* **Supplied material**
..........

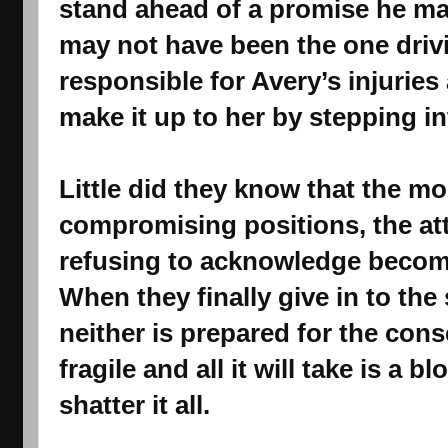
stand ahead of a promise he ma
may not have been the one drivi
responsible for Avery’s injuries
make it up to her by stepping int
Little did they know that the mo
compromising positions, the att
refusing to acknowledge become
When they finally give in to th
neither is prepared for the cons
fragile and all it will take is a b
shatter it all.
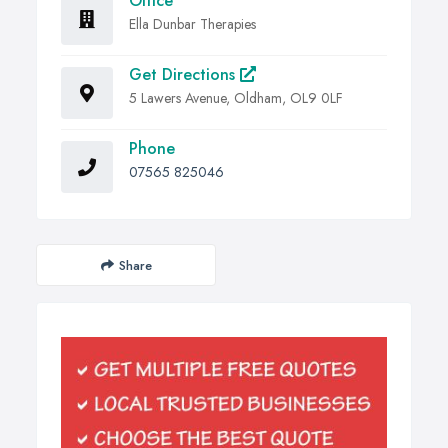
Office
Ella Dunbar Therapies
Get Directions
5 Lawers Avenue, Oldham, OL9 0LF
Phone
07565 825046
Share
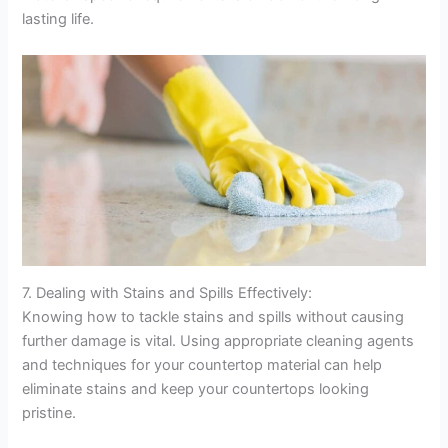
lasting life.
7. Dealing with Stains and Spills Effectively:
Knowing how to tackle stains and spills without causing
further damage is vital. Using appropriate cleaning agents
and techniques for your countertop material can help
eliminate stains and keep your countertops looking
pristine.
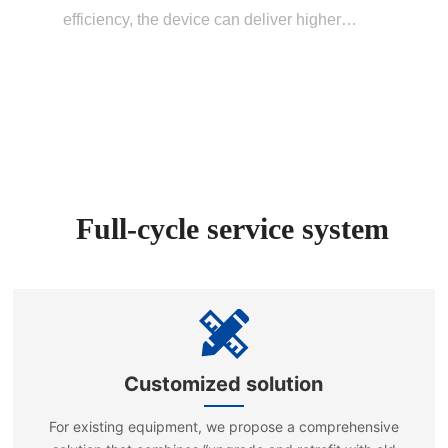
efficiency, the device can deliver higher
power under the same energy consumption
conditions, thereby improving testing
efficiency. The intelligent protection
mechanism effectively reduces the risk of
equipment damage, thus enhancing system
reliability.
Full-cycle service system
Customized solution
For existing equipment, we propose a comprehensive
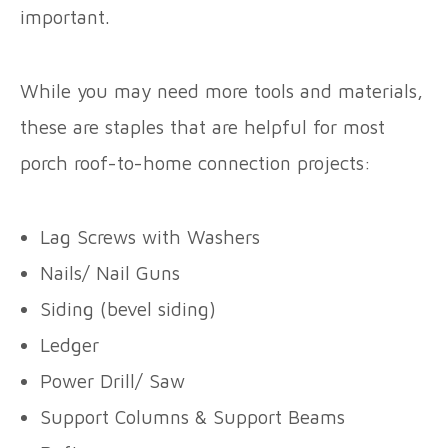
important.
While you may need more tools and materials,
these are staples that are helpful for most
porch roof-to-home connection projects:
Lag Screws with Washers
Nails/ Nail Guns
Siding (bevel siding)
Ledger
Power Drill/ Saw
Support Columns & Support Beams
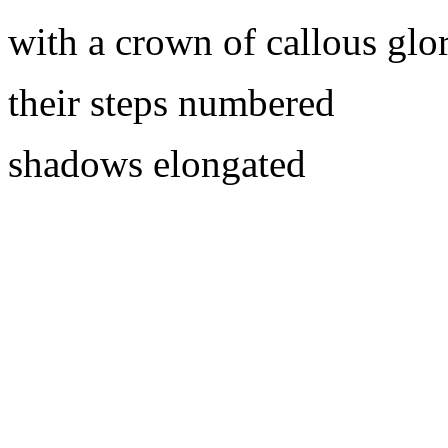
with a crown of callous glo
their steps numbered
shadows elongated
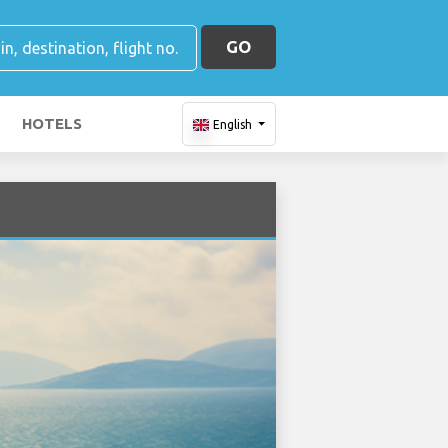
GO
HOTELS
English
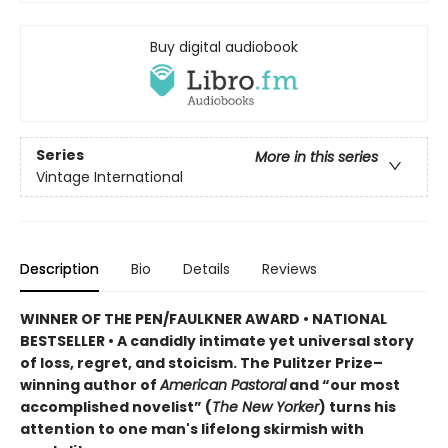
Buy digital audiobook
Series
More in this series
Vintage International
Description
Bio
Details
Reviews
WINNER OF THE PEN/FAULKNER AWARD
•
NATIONAL
BESTSELLER •
A candidly intimate yet universal story
of loss, regret, and stoicism. The Pulitzer Prize–
winning author of
American Pastoral
and “our most
accomplished novelist” (
The New Yorker
) turns his
attention to one man's lifelong skirmish with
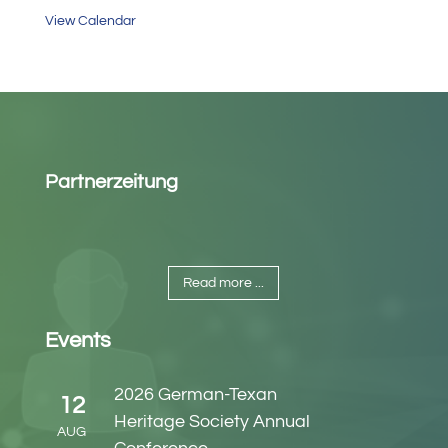
View Calendar
Partnerzeitung
Read more ...
Events
2026 German-Texan
12
Heritage Society Annual
AUG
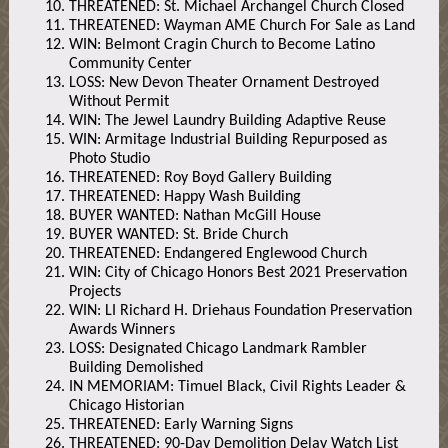
THREATENED: St. Michael Archangel Church Closed
THREATENED: Wayman AME Church For Sale as Land
WIN: Belmont Cragin Church to Become Latino
Community Center
LOSS: New Devon Theater Ornament Destroyed
Without Permit
WIN: The Jewel Laundry Building Adaptive Reuse
WIN: Armitage Industrial Building Repurposed as
Photo Studio
THREATENED: Roy Boyd Gallery Building
THREATENED: Happy Wash Building
BUYER WANTED: Nathan McGill House
BUYER WANTED: St. Bride Church
THREATENED: Endangered Englewood Church
WIN: City of Chicago Honors Best 2021 Preservation
Projects
WIN: LI Richard H. Driehaus Foundation Preservation
Awards Winners
LOSS: Designated Chicago Landmark Rambler
Building Demolished
IN MEMORIAM: Timuel Black, Civil Rights Leader &
Chicago Historian
THREATENED: Early Warning Signs
THREATENED: 90-Day Demolition Delay Watch List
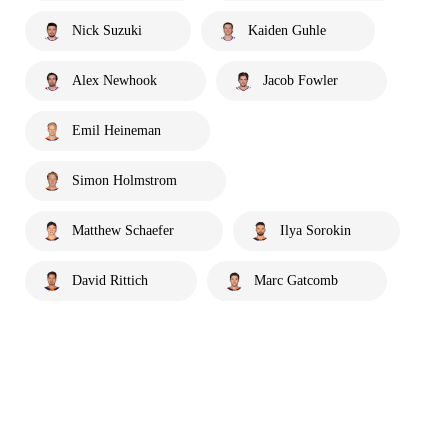
Nick Suzuki
Kaiden Guhle
Alex Newhook
Jacob Fowler
Emil Heineman
Simon Holmstrom
Matthew Schaefer
Ilya Sorokin
David Rittich
Marc Gatcomb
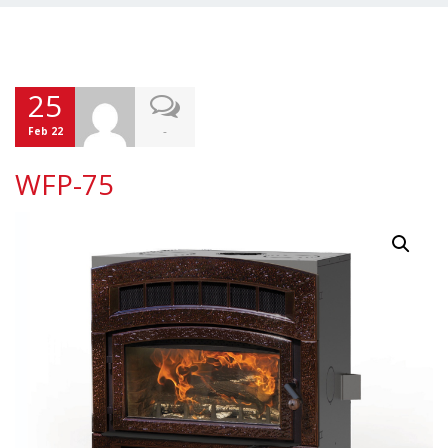
25
-
Feb 22
WFP-75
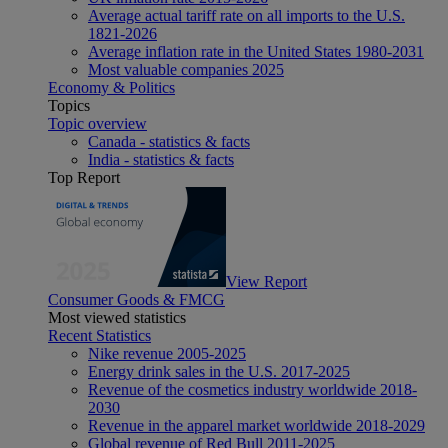
Average actual tariff rate on all imports to the U.S.
1821-2026
Average inflation rate in the United States 1980-2031
Most valuable companies 2025
Economy & Politics
Topics
Topic overview
Canada - statistics & facts
India - statistics & facts
Top Report
View Report
Consumer Goods & FMCG
Most viewed statistics
Recent Statistics
Nike revenue 2005-2025
Energy drink sales in the U.S. 2017-2025
Revenue of the cosmetics industry worldwide 2018-
2030
Revenue in the apparel market worldwide 2018-2029
Global revenue of Red Bull 2011-2025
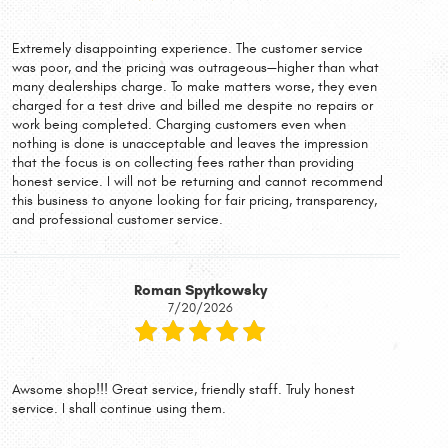
Extremely disappointing experience. The customer service
was poor, and the pricing was outrageous—higher than what
many dealerships charge. To make matters worse, they even
charged for a test drive and billed me despite no repairs or
work being completed. Charging customers even when
nothing is done is unacceptable and leaves the impression
that the focus is on collecting fees rather than providing
honest service. I will not be returning and cannot recommend
this business to anyone looking for fair pricing, transparency,
and professional customer service.
Roman Spytkowsky
7/20/2026
Awsome shop!!! Great service, friendly staff. Truly honest
service. I shall continue using them.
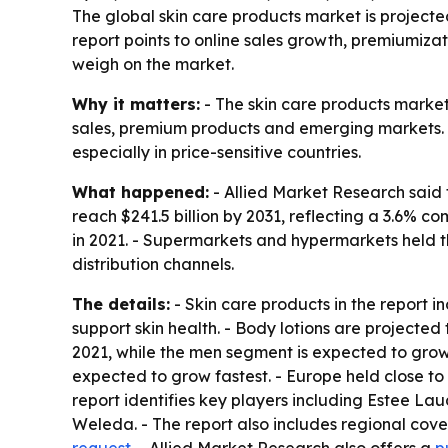
The global skin care products market is projected
report points to online sales growth, premiumiza
weigh on the market.
Why it matters:
- The skin care products market
sales, premium products and emerging markets. -
especially in price-sensitive countries.
What happened:
- Allied Market Research said t
reach $241.5 billion by 2031, reflecting a 3.6% 
in 2021. - Supermarkets and hypermarkets held th
distribution channels.
The details:
- Skin care products in the report 
support skin health. - Body lotions are projecte
2021, while the men segment is expected to grow
expected to grow fastest. - Europe held close to
report identifies key players including Estee L
Weleda. - The report also includes regional cov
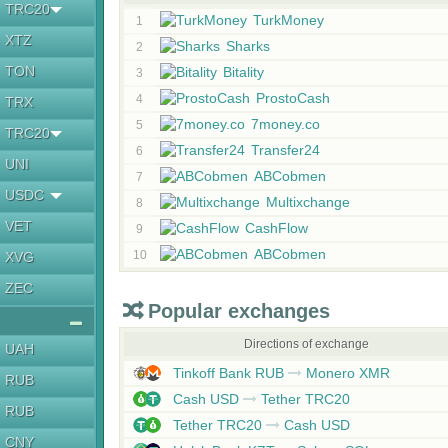
TRC20
TurkMoney
1
XTZ
Sharks
2
TON
Bitality
3
ProstoCash
4
TRX
7money.co
5
TRC20
Transfer24
6
UNI
ABCobmen
7
USDC
Multixchange
8
VET
CashFlow
9
ABCobmen
10
XVG
ZEC
Popular exchanges
Directions of exchange
UAH
Tinkoff Bank RUB
Monero XMR
RUB
Cash USD
Tether TRC20
RUB
Tether TRC20
Cash USD
CNY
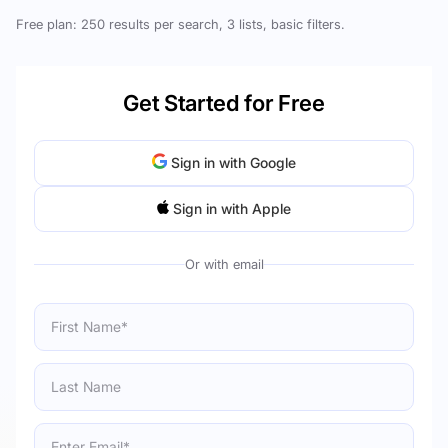
Free plan: 250 results per search, 3 lists, basic filters.
Get Started for Free
Sign in with Google
Sign in with Apple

..........

* **Work required**
For every line above that has "products" in it, copy the line.

* **Task output**
The global skin care products market is projected
- The skin care products market
sales, premium products and emerging markets. -
- Skin care products in the report 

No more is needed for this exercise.